Advancements in understanding of heart failure pathophysiology have paved the way for innovative therapeutic approaches targeting specific molecular and cellular mechanisms. Novel tools such as affimers, extracellular vesicles and long non-coding RNAs (lncRNAs) offer new possibilities for diagnostic and therapeutic development. Parker et al. provide evidence that affimers, small engineered non-antibody binding proteins, can target proteins in cardiomyocytes. This proof-of-concept offers a novel tool that improves imaging of heart tissue, aiding in diagnosis and monitoring of heart failure (Parker et al.). New factors, such as the shedding of extracellular vesicles by adaptive and innate immune cells confirmed by Vilella-Figuerola et al., unveil previously unrecognized contributors to heart failure pathophysiology. Moreover, long non-coding RNAs (lncRNAs) have emerged as an important epigenetic regulator of DNA, RNA and proteins with diverse implications in heart failure pathogenesis (6). Fan et al. conducted a comprehensive literature review of lncRNAs’ involvement in heart failure that highlights their potential as diagnostic markers and epigenetic-based therapeutic targets.
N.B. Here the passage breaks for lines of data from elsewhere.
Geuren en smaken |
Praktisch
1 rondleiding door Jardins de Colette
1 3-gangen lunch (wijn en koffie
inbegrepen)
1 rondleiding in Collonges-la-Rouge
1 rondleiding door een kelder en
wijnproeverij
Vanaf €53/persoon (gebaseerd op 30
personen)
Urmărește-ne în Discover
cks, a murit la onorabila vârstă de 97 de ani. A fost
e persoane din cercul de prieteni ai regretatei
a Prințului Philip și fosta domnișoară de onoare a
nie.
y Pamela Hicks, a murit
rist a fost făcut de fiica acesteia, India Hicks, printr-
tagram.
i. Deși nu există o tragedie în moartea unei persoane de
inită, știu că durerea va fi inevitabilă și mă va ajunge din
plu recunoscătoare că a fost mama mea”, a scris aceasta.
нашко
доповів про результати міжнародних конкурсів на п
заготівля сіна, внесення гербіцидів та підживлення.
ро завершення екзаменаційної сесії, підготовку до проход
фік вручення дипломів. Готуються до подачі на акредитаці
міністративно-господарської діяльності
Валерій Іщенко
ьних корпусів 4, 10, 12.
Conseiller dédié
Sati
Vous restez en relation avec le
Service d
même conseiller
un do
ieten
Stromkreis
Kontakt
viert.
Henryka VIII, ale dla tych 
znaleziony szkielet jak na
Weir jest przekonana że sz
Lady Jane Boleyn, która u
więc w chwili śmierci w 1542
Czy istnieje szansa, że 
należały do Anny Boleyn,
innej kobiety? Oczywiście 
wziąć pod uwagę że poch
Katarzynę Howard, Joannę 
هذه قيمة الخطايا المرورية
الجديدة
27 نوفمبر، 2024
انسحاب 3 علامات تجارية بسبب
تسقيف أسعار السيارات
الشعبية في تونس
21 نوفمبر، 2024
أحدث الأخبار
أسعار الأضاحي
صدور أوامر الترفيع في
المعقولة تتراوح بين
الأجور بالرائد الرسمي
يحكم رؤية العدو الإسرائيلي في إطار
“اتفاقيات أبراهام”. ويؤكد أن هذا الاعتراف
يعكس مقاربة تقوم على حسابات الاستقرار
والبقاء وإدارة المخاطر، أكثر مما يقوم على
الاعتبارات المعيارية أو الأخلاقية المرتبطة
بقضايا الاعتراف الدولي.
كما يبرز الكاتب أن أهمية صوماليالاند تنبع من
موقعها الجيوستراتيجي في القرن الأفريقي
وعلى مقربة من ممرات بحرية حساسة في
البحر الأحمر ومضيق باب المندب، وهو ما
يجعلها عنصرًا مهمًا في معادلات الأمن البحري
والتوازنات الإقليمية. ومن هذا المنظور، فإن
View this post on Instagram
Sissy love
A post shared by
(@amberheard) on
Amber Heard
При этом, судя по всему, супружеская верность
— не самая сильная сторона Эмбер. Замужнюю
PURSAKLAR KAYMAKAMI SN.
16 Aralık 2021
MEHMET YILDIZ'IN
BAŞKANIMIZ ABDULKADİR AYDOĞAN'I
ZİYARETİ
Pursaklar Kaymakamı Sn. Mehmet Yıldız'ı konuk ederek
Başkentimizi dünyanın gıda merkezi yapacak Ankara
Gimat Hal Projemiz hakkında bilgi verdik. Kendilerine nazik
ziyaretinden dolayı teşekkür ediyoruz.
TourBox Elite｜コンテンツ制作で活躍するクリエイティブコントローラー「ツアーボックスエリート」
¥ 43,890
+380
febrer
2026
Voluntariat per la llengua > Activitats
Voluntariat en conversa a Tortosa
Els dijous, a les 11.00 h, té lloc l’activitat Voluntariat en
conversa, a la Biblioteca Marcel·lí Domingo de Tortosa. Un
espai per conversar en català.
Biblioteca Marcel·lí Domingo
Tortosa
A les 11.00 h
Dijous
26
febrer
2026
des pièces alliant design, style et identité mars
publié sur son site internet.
These advances provide opportunities to developing personalized therapeutic strategies beyond the now standard therapeutic inhibitors and highlight the increasing interaction between genetic pre-disposition and environment.

This topical issue represents some of the most recent progress in our understanding of the complex cellular mechanisms underlying heart failure. The suppression of lusitropy, S-glutathionylation of sarcomere proteins, connexin 43 phosphorylation, alterations in cytoskeletal and calcium cycling regulators, and transcriptional heterogeneity in cardiomyocyte are some of the key molecular mechanisms implicated in cardiomyopathies. Insights into cellular processes, such as myofibroblast regulation, signaling pathways, and the impact of chronic intermittent hypoxia provide valuable information underpinning the more generalized progression towards heart failure. Together, the research presented in this issue opens new avenues for the development of targeted diagnostics and design of novel treatment strategies that improve cardiac function, prevent aberrant myocardial remodeling, and reduce fibrosis. These measures could be aimed at restoring normal cardiac function and ultimately improve patient outcomes.